An example of correctly benchmarking:

    func BenchmarkConcatString(b *testing.B) {
	for n := 0; n < b.N; n++ {
		var str string
		for i := 0; i < 100; i++ {
			str += "x"
		}
		gStr = str
	}
    }

After fixes it paints significantly different picture:

    go test -bench=. -benchmem
    goos: darwin
    goarch: amd64
    BenchmarkConcatString-8    	  300000	      5148 ns/op	    5728 B/op	      99 allocs/op
    BenchmarkConcatBuffer-8    	 1000000	      1046 ns/op	     368 B/op	       3 allocs/op
    BenchmarkConcatBuilder-8   	 1000000	      1177 ns/op	     248 B/op	       5 allocs/op
2 comments

His use of b.N is correct. The code you have is simply multiplying N by 100 with the inner for loop - so your times are 100x of what each "concat" operation (+,WriteString) takes.

You are also allocating a new string/buffer/builder for every run - which is not useful if you want to just benchmark concat.

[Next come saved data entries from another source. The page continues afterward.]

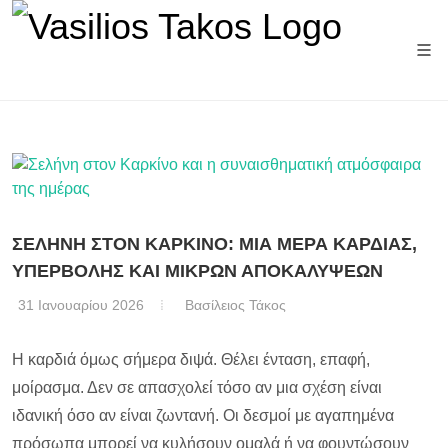
Άρθρα αστρολογίας
ΣΕΛΗΝΗ ΣΤΟΝ ΚΑΡΚΙΝΟ: ΜΙΑ ΜΕΡΑ ΚΑΡΔΙΑΣ,
ΥΠΕΡΒΟΛΗΣ ΚΑΙ ΜΙΚΡΩΝ ΑΠΟΚΑΛΥΨΕΩΝ
31 Ιανουαρίου 2026
Βασίλειος Τάκος
Η καρδιά όμως σήμερα διψά. Θέλει ένταση, επαφή,
μοίρασμα. Δεν σε απασχολεί τόσο αν μια σχέση είναι
ιδανική όσο αν είναι ζωντανή. Οι δεσμοί με αγαπημένα
πρόσωπα μπορεί να κυλήσουν ομαλά ή να φουντώσουν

Thanks for pointing it out. Should clearly not depend on the number of iterations. It's fixed now.
I think there's another bug in the generateSlice function if the intention is to create a slice with n random numbers.

    func generateSlice(n int) []int {
        s := make([]int, n)
        for i := 0; i < n; i++ {
            s = append(s, rand.Intn(1e9))
        }
        return s
    }
As it is now, the function creates a slice with n zeros followed by n random numbers. I suppose you meant to say make([]int, 0, n). You could just as well assign directly to each slice element instead of using append, which would be more efficient.

I made the exact same mistake quite a few times myself.

Yep, that meant to be capacity, not length. Corrected. Thanks!